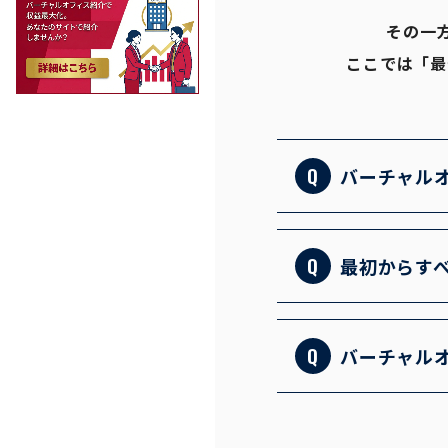
その一
ここでは「最
バーチャル
月額料金だ
た場合の費
最初からす
で比較する
まずは基本
出た部分だ
バーチャル
法人口座の
むだけで基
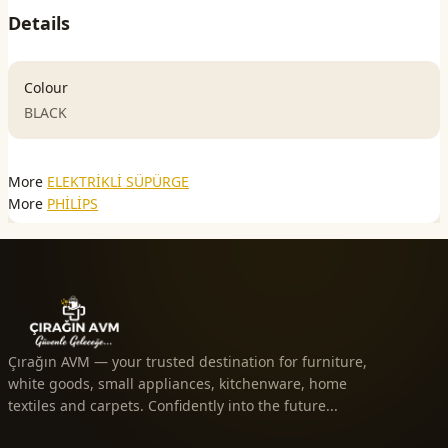
Details
Colour
BLACK
More
ELEKTRİKLİ SÜPÜRGE
More
PHİLİPS
Çırağın AVM — your trusted destination for furniture,
white goods, small appliances, kitchenware, home
textiles and carpets. Confidently into the future...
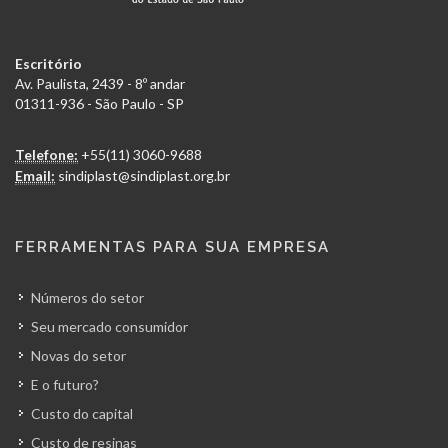
Escritório
Av. Paulista, 2439 - 8º andar
01311-936 - São Paulo - SP
Telefone:
+55(11) 3060-9688
Email:
sindiplast@sindiplast.org.br
FERRAMENTAS PARA SUA EMPRESA
Números do setor
Seu mercado consumidor
Novas do setor
E o futuro?
Custo do capital
Custo de resinas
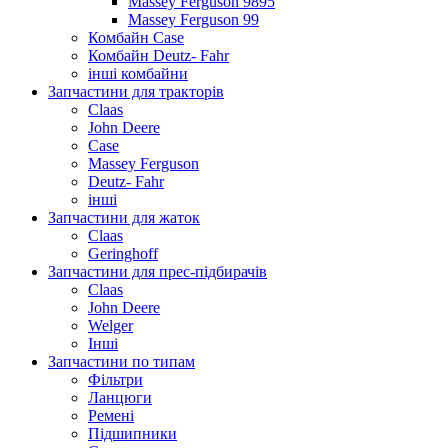
Massey Ferguson 9895
Massey Ferguson 99
Комбайн Case
Комбайн Deutz- Fahr
інші комбайни
Запчастини для тракторів
Claas
John Deere
Case
Massey Ferguson
Deutz- Fahr
інші
Запчастини для жаток
Claas
Geringhoff
Запчастини для прес-підбирачів
Claas
John Deere
Welger
Інші
Запчастини по типам
Фільтри
Ланцюги
Ремені
Підшипники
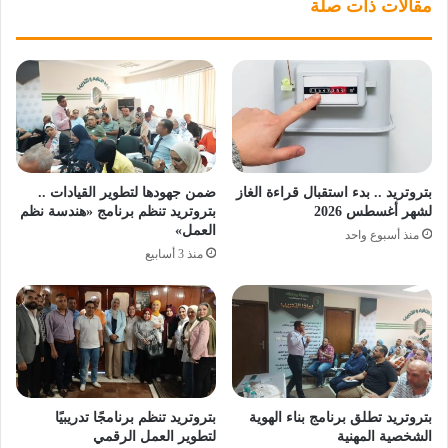
مقالات ذات صلة
بتروتريد .. بدء استقبال قراءة الغاز
ضمن جهودها لتطوير القيادات ..
لشهر أغسطس 2026
بتروتريد تنظم برنامج «هندسة نظم
العمل»
منذ أسبوع واحد
منذ 3 أسابيع
بتروتريد تطلق برنامج بناء الهوية
بتروتريد تنظم برنامجًا تدريبيًا
الشخصية المهنية
لتطوير العمل الرقمي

-*-

Exercise description
Transcribe every line of the data exactly. No pictures go in the copy.

Your response
その一
ここでは「最
バーチャル
月額料金だ
た場合の費
最初からす
で比較する
まずは基本
出た部分だ
バーチャル
法人口座の
むだけで基
Details
Colour
BLACK
More
ELEKTRİKLİ SÜPÜRGE
More
PHİLİPS
Çırağın AVM — your trusted destination for furniture,
white goods, small appliances, kitchenware, home
textiles and carpets. Confidently into the future...
Escritório
Av. Paulista, 2439 - 8º andar
01311-936 - São Paulo - SP
Telefone:
+55(11) 3060-9688
Email:
sindiplast@sindiplast.org.br
FERRAMENTAS PARA SUA EMPRESA
Números do setor
Seu mercado consumidor
Novas do setor
E o futuro?
Custo do capital
Custo de resinas
Massey Ferguson 9895
Massey Ferguson 99
Комбайн Case
Комбайн Deutz- Fahr
інші комбайни
Запчастини для тракторів
Claas
John Deere
Case
Massey Ferguson
Deutz- Fahr
інші
Запчастини для жаток
Claas
Geringhoff
Запчастини для прес-підбирачів
Claas
John Deere
Welger
Інші
Запчастини по типам
Фільтри
Ланцюги
Ремені
Підшипники
مقالات ذات صلة
بتروتريد .. بدء استقبال قراءة الغاز
ضمن جهودها لتطوير القيادات ..
لشهر أغسطس 2026
بتروتريد تنظم برنامج «هندسة نظم
العمل»
منذ أسبوع واحد
منذ 3 أسابيع
بتروتريد تطلق برنامج بناء الهوية
بتروتريد تنظم برنامجًا تدريبيًا
الشخصية المهنية
لتطوير العمل الرقمي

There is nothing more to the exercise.